Per poco non ha raggiunto il secolo di vita, come invece accadde al suo celebre padre. Giuliano Prezzolini, figlio di Giuseppe (1882 - 1982), il fondatore de La Voce, è morto venerdì scorso nella sua casa di Firenze, vicino a Ponte Vecchio.
Nato nel capoluogo toscano nel 1915, dopo il rientro «a casa» del padre da Roma, Giuliano ebbe questo nome in omaggio a «Giuliano il sofista», lo pseudonimo usato spesso su giornali e riviste da Giuseppe. Giuliano è stato attento e fedele custode delle memorie del padre, curatore di vari suoi libri incluso il Diario, pubblicato in più volumi da Rusconi, e sostenitore dell'«Archivio Prezzolini», conservato alla Biblioteca cantonale di Lugano, la città dove Giuseppe si era trasferito nel '68. Nel gennaio del '94, in un'intervista Giuliano si complimentò con Indro Montanelli, il fondatore del Giornale, quando questi aveva deciso di chiamare La Voce, come la testata creata dal padre, la sua nuova avventura giornalistica.
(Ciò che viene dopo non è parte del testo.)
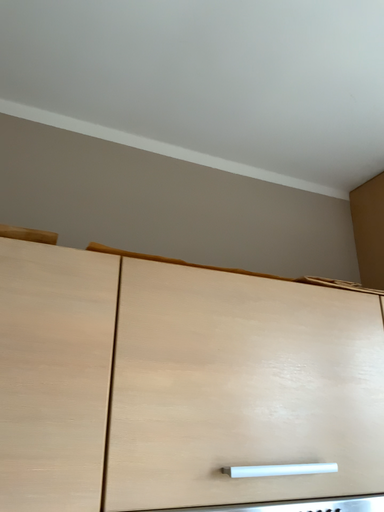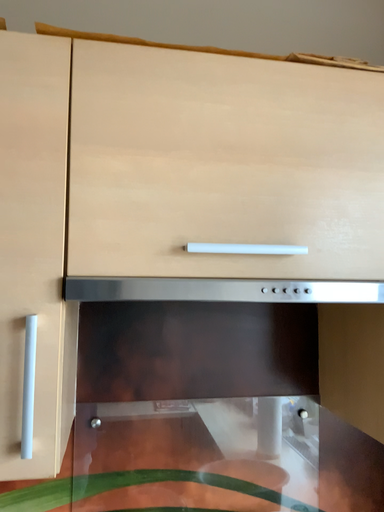 Question: How did the camera likely rotate when shooting the video?

Choices:
 (A) rotated right
 (B) rotated left

Answer: (B) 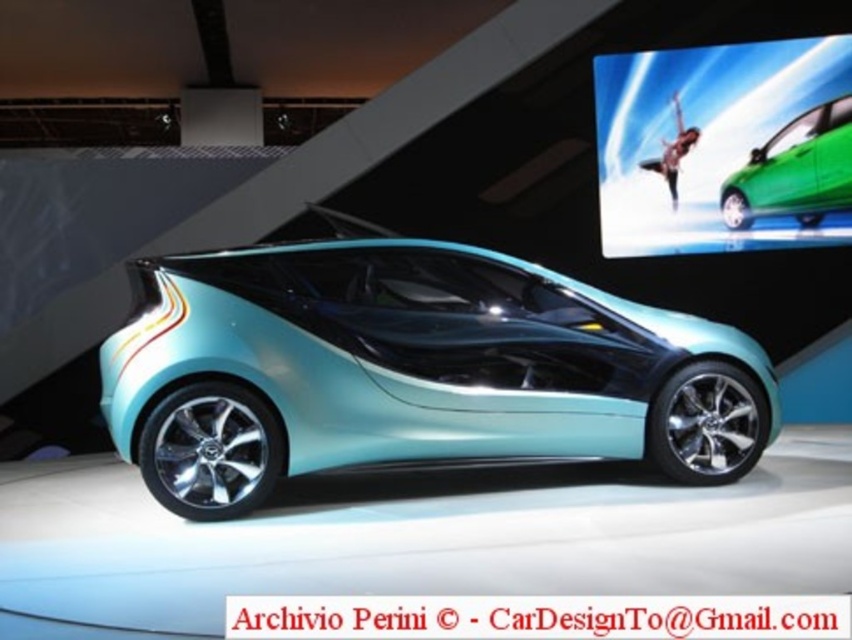 Looking at this image, between metallic teal car at center and green glossy car at center, which one is positioned lower?

metallic teal car at center is below.

Who is higher up, metallic teal car at center or green glossy car at center?

green glossy car at center

Who is more forward, (407,420) or (735,177)?

Positioned in front is point (407,420).

Where is `metallic teal car at center`? This screenshot has height=640, width=852. metallic teal car at center is located at coordinates (412, 371). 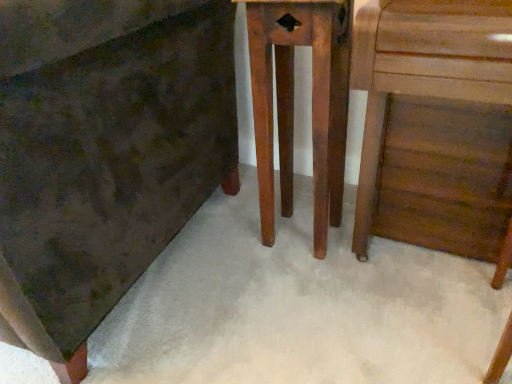 At what (x,y) coordinates should I click in order to perform the action: click on vacant space to the right of wooden table at center. Please return your answer as a coordinate pair (x, y). This screenshot has width=512, height=384. Looking at the image, I should click on (373, 247). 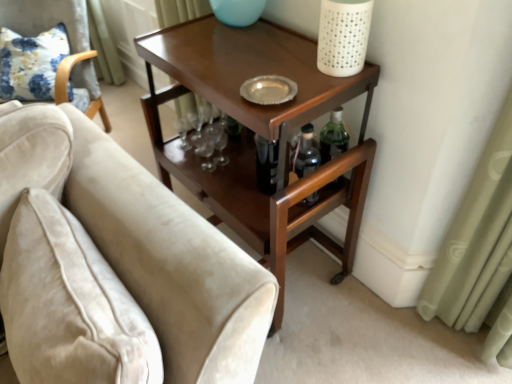 Question: Is velvet beige armchair at left turned away from shiny brown wood side table at center?

Choices:
 (A) no
 (B) yes

Answer: (A)

Question: Can you confirm if velvet beige armchair at left is bigger than shiny brown wood side table at center?

Choices:
 (A) yes
 (B) no

Answer: (A)

Question: Can you confirm if velvet beige armchair at left is thinner than shiny brown wood side table at center?

Choices:
 (A) no
 (B) yes

Answer: (A)

Question: Could you tell me if velvet beige armchair at left is facing shiny brown wood side table at center?

Choices:
 (A) yes
 (B) no

Answer: (B)

Question: Is velvet beige armchair at left closer to the viewer compared to shiny brown wood side table at center?

Choices:
 (A) yes
 (B) no

Answer: (B)

Question: Is velvet beige couch at lower left in front of or behind velvet beige armchair at left in the image?

Choices:
 (A) behind
 (B) front

Answer: (B)

Question: Does point (138, 173) appear closer or farther from the camera than point (90, 61)?

Choices:
 (A) closer
 (B) farther

Answer: (A)

Question: From a real-world perspective, relative to velvet beige armchair at left, is velvet beige couch at lower left vertically above or below?

Choices:
 (A) below
 (B) above

Answer: (B)

Question: Is velvet beige couch at lower left taller or shorter than velvet beige armchair at left?

Choices:
 (A) short
 (B) tall

Answer: (A)

Question: Relative to velvet beige couch at lower left, is shiny brown wood side table at center in front or behind?

Choices:
 (A) behind
 (B) front

Answer: (A)

Question: In terms of height, does shiny brown wood side table at center look taller or shorter compared to velvet beige couch at lower left?

Choices:
 (A) tall
 (B) short

Answer: (A)

Question: From a real-world perspective, is shiny brown wood side table at center physically located above or below velvet beige couch at lower left?

Choices:
 (A) below
 (B) above

Answer: (A)

Question: Does point (331, 243) appear closer or farther from the camera than point (159, 266)?

Choices:
 (A) farther
 (B) closer

Answer: (A)

Question: Considering the positions of shiny brown wood side table at center and velvet beige armchair at left in the image, is shiny brown wood side table at center wider or thinner than velvet beige armchair at left?

Choices:
 (A) thin
 (B) wide

Answer: (A)

Question: In terms of height, does shiny brown wood side table at center look taller or shorter compared to velvet beige armchair at left?

Choices:
 (A) short
 (B) tall

Answer: (A)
«Senza retorica - disse Giuliano - ammetto di aver provato una grande commozione quando ho appreso la notizia che Montanelli sarebbe intenzionato a fondare un nuovo giornale e a chiamarlo La Voce in ricordo di mio padre Giuseppe. Ritengo che il richiamo alla Voce sia quanto mai attuale perché i problemi sollevati dalla rivista fiorentina fondata nel 1908 sono ancora vivi, e mi riferisco alla sprovincializzazione dell'Italia che ancora non si è avverata, sia in campo morale, letterario e politico». Quanto a Montanelli, Giuliano Prezzolini lo definì «l'uomo più vicino a mio padre, di cui è stato anche un grande amico continuando ad ispirarsi al suo spirito». Il figlio del fondatore della Voce confessò di aver letto fedelmente per molti anni Il Giornale di Montanelli «come tutti gli italiani di buon senso».
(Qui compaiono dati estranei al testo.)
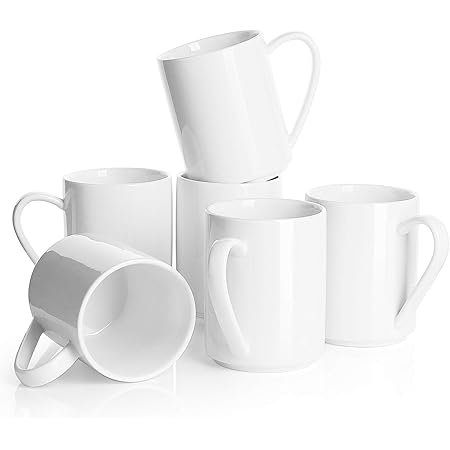 Locate an element on the screen. The width and height of the screenshot is (450, 450). white mugs is located at coordinates (77, 282), (119, 224), (194, 197), (273, 264), (379, 242), (233, 151). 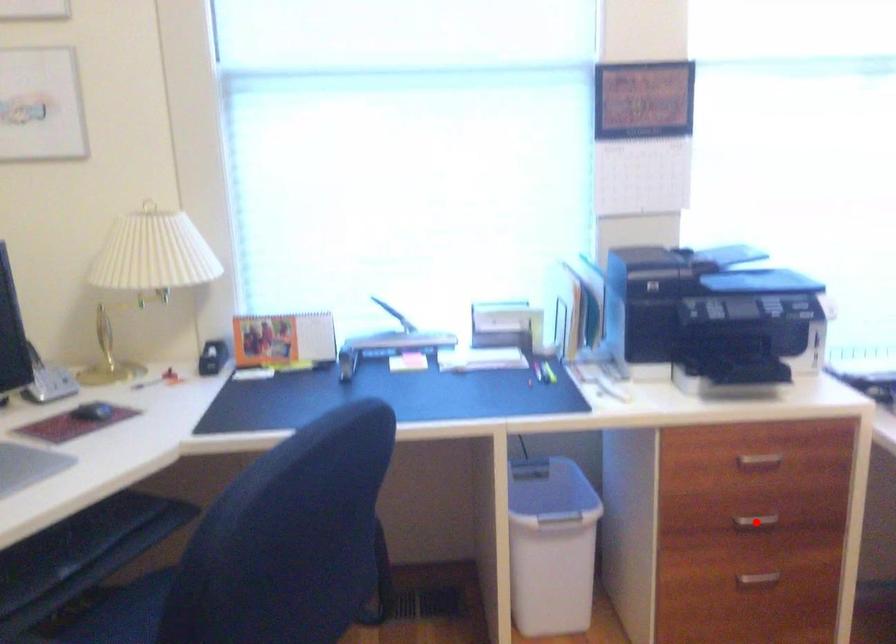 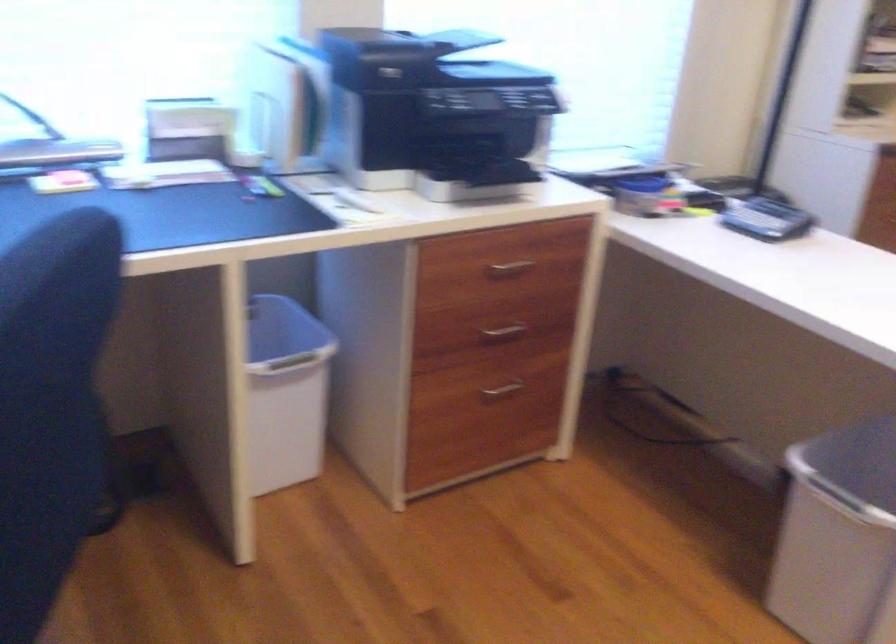 In the second image, find the point that corresponds to the highlighted location in the first image.

(503, 330)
Tuttavia non prese posizione sulla scelta di Indro di lasciare la sua «creatura» per motivazioni di ordine politico, vista la «discesa in campo» del suo editore Silvio Berlusconi. «I dissidi? Il giornalismo è fatto così. Sulla sua decisione di lasciare Berlusconi non posso dire nulla, perché soltanto l'interessato può essere il giudice di se stesso», commentò Giuliano.